Wednesday 9 May 2007

Red

I've noticed more drivers creeping through traffic lights as they turn to red. Twats. But not as bad as the utter tosspot who drove past a line of stationary traffic that was stopped at a pelican crossing on red, yes, narrowly missing the folk who were crossing. Nobrot.

Oh the joys of motoring, and the hazards of being a pedestrian. UK pedestrians can't help but notice the changes to pavements on the approach to crossings. In their wisdom, councils have done away with the nice, smooth slope down to the kerb in favour of tactile paving slabs with raised bumps. These are intended to warn blind people that they're approaching the road. That's what they're intended for; what they actually do is cause agony for older people with arthritis and anybody with sore feet or joints. They also break up and cause a trip hazard.

Sore feet slabs

Look at the shadow of the person in the picture. They're scratching their in puzzlement at the crazy paving before them. "How do I traverse this dangerous footway unharmed?". That's what they're saying to themselves.

So all this for the benefit of, oh I have no idea of the proportion of population that is 100% absolutely, can't see a fucking thing BLIND, but I know a much greater proportion suffer from arthritis, sore feet and joints, and tripping up over broken paving slabs. I hate them, they REALLY hurt my feet.

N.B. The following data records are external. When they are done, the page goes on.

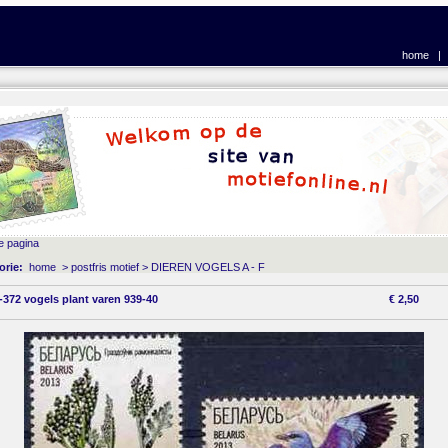
home
e pagina
orie:
home
>
postfris motief
>
DIEREN VOGELS A - F
-372 vogels plant varen 939-40
€
2,50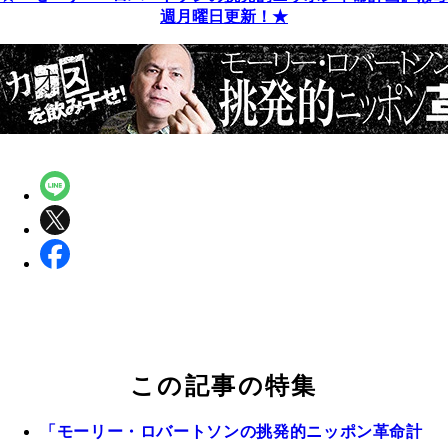
週月曜日更新！★
この記事の特集
「モーリー・ロバートソンの挑発的ニッポン革命計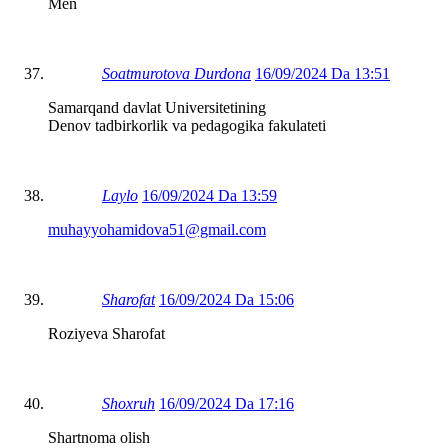
Men
Soatmurotova Durdona
16/09/2024 Da 13:51
Samarqand davlat Universitetining
Denov tadbirkorlik va pedagogika fakulateti
Laylo
16/09/2024 Da 13:59
muhayyohamidova51@gmail.com
Sharofat
16/09/2024 Da 15:06
Roziyeva Sharofat
Shoxruh
16/09/2024 Da 17:16
Shartnoma olish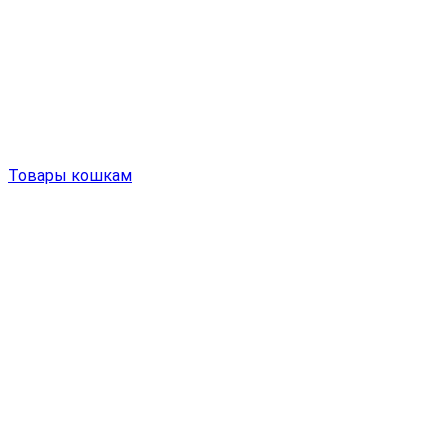
Товары кошкам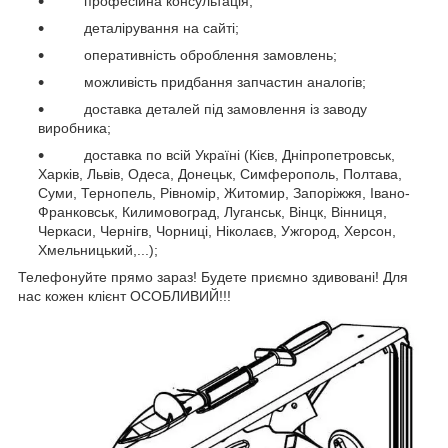
професійна консультація;
деталірування на сайті;
оперативність оброблення замовлень;
можливість придбання запчастин аналогів;
доставка деталей під замовлення із заводу
виробника;
доставка по всій Україні (Кієв, Дніпропетровськ,
Харків, Львів, Одеса,
Донецьк, Симферополь, Полтава,
Суми, Тернопель, Рівномір, Житомир, Запоріжжя, Івано-
Франковськ, Килимовоград, Луганськ, Вінцк, Вінниця,
Черкаси, Чернігв, Чорниці, Ніколаєв, Ужгород, Херсон,
Хмельницький,...);
Телефонуйте прямо зараз! Будете приємно здивовані!
Для
нас кожен клієнт ОСОБЛИВИЙ!!!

I think making things easier for people with disabilities is absolutely necessary, but there must be a better way of doing this. Imagine if you're totally blind with arthritic knees and ankles? At least people who can see can avoid these bumpy pavements, and they do. Next time you're out and about, have a look at the people walking in front of you and watch how they skirt round the bumpy approaches to the crossings. Most will, believe me.


Ups and downs
Trying to upload 75MB worth of photos to Costco for printing while downloading Windows updates. Network and Trump not happy.


Slippers
They're here, they are wonderful. I bet I could run really fast in them.

7 comments:

Anonymous said...

Yes, but going over those bumps in a wheelchair is really stimulating.

Lets them know their cumming to a road.


I'm going to hell aren't I?

Anonymous said...

Dirty bird. Straight to hell, do not pass go.

Can't wait until I get my bariatric scooter. You know, the one with the special ridged saddle.

Anonymous said...

Hmmmmm. I want one that does 1mph,instead of the superfast 8mph.

Middle of the road for me it is.

Anonymous said...

I saw something very twattish on the road this evening.
The traffic had slowed and at first, I couldn't see why. Turned out to be a kid on a scooter, texting whilst riding.
In the rush hour, in the rain!

Anonymous said...

Pictures Sniff... Pictures.

Anonymous said...

Lday Mcuk is back as betty destructor. she's turning into you.

Anonymous said...

As part of the ridiculisation of Crewe's main thoroughfare, the local council have installed humps (this is the main trunk road through the town just to reiterate) and reduced the speed limit to 20mph (again, it's a main road). Now these humps are black, and the road is black. They don't have lights on, they don't have islands and they certainly don't have belisha fricking beacons, yet astonishingly every single one of them is met on either side by these bumpy paving slabs. Everyone with half an eye working can see that they are not pedestrian crossings.

Not so much the blind fellas who only have their super sensitive feet to go by.